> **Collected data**
*** Block opens ***

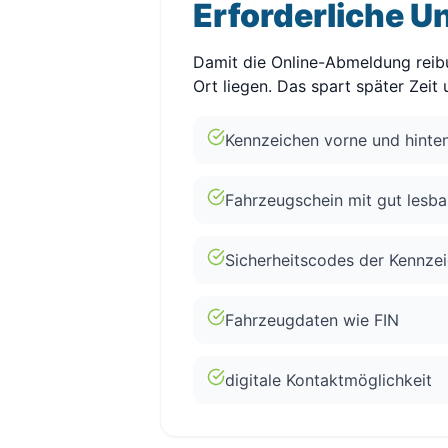
Erforderliche U
Damit die Online-Abmeldung reibu
Ort liegen. Das spart später Zeit
Kennzeichen vorne und hinte
Fahrzeugschein mit gut lesb
Sicherheitscodes der Kennze
Fahrzeugdaten wie FIN
digitale Kontaktmöglichkeit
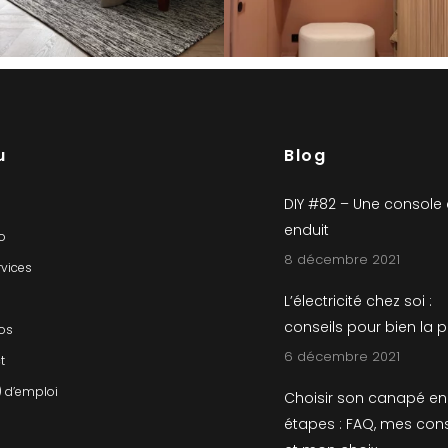
u
Blog
DIY #82 – Une console
enduit
io
8 décembre 2021
rvices
L’électricité chez soi :
conseils pour bien la 
os
6 décembre 2021
t
) d’emploi
Choisir son canapé en
étapes : FAQ, mes cons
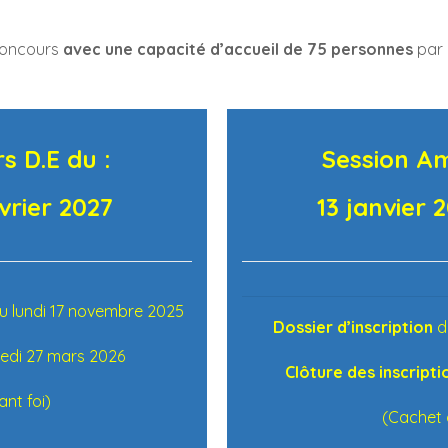
concours
avec une capacité d’accueil de 75 personnes
par 
s D.E du :
Session Am
évrier 2027
13 janvier 
du lundi 17 novembre 2025
Dossier d’inscription
di
redi 27 mars 2026
Clôture des inscripti
ant foi)
(Cachet d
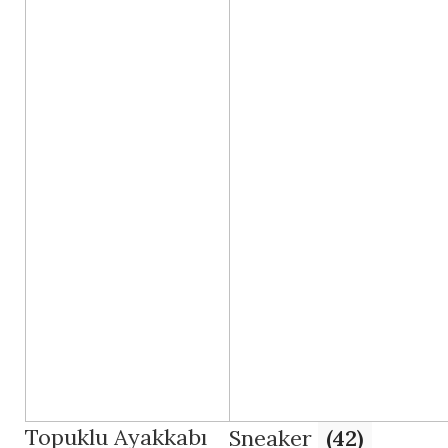
Topuklu Ayakkabı
Sneaker
(42)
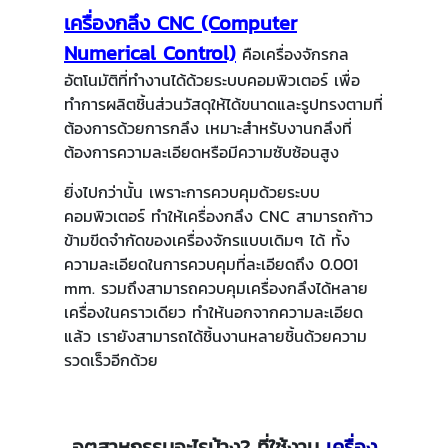
เครื่องกลึง CNC (Computer
Numerical Control)
คือเครื่องจักรกล
อัตโนมัติที่ทำงานได้ด้วยระบบคอมพิวเตอร์ เพื่อ
ทำการผลิตชิ้นส่วนวัสดุให้ได้ขนาดและรูปทรงตามที่
ต้องการด้วยการกลึง เหมาะสำหรับงานกลึงที่
ต้องการความละเอียดหรือมีความซับซ้อนสูง
ยิ่งไปกว่านั้น เพราะการควบคุมด้วยระบบ
คอมพิวเตอร์ ทำให้เครื่องกลึง CNC สามารถก้าว
ข้ามขีดจำกัดของเครื่องจักรแบบเดิมๆ ได้ ทั้ง
ความละเอียดในการควบคุมที่ละเอียดถึง 0.001
mm. รวมถึงสามารถควบคุมเครื่องกลึงได้หลาย
เครื่องในคราวเดียว ทำให้นอกจากความละเอียด
แล้ว เรายังสามารถได้ชิ้นงานหลายชิ้นด้วยความ
รวดเร็วอีกด้วย
อุตสาหกรรมอะไรบ้าง? ที่ใช้งาน
เครื่อง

*** Block closes ***

> **Problem description**
Print every entry verbatim and leave all pictures out.

> **Result for this exercise**
Erforderliche U
Damit die Online-Abmeldung reibu
Ort liegen. Das spart später Zeit
Kennzeichen vorne und hinte
Fahrzeugschein mit gut lesb
Sicherheitscodes der Kennze
Fahrzeugdaten wie FIN
digitale Kontaktmöglichkeit
u
Blog
DIY #82 – Une console
enduit
io
8 décembre 2021
rvices
L’électricité chez soi :
conseils pour bien la 
os
6 décembre 2021
t
) d’emploi
Choisir son canapé en
étapes : FAQ, mes cons
concours
avec une capacité d’accueil de 75 personnes
par 
s D.E du :
Session Am
évrier 2027
13 janvier 
du lundi 17 novembre 2025
Dossier d’inscription
di
redi 27 mars 2026
Clôture des inscripti
ant foi)
(Cachet d
Topuklu Ayakkabı
Sneaker
(42)
เครื่องกลึง CNC (Computer
Numerical Control)
คือเครื่องจักรกล
อัตโนมัติที่ทำงานได้ด้วยระบบคอมพิวเตอร์ เพื่อ
ทำการผลิตชิ้นส่วนวัสดุให้ได้ขนาดและรูปทรงตามที่
ต้องการด้วยการกลึง เหมาะสำหรับงานกลึงที่
ต้องการความละเอียดหรือมีความซับซ้อนสูง
ยิ่งไปกว่านั้น เพราะการควบคุมด้วยระบบ
คอมพิวเตอร์ ทำให้เครื่องกลึง CNC สามารถก้าว
ข้ามขีดจำกัดของเครื่องจักรแบบเดิมๆ ได้ ทั้ง
ความละเอียดในการควบคุมที่ละเอียดถึง 0.001
mm. รวมถึงสามารถควบคุมเครื่องกลึงได้หลาย
เครื่องในคราวเดียว ทำให้นอกจากความละเอียด
แล้ว เรายังสามารถได้ชิ้นงานหลายชิ้นด้วยความ
รวดเร็วอีกด้วย
อุตสาหกรรมอะไรบ้าง? ที่ใช้งาน
เครื่อง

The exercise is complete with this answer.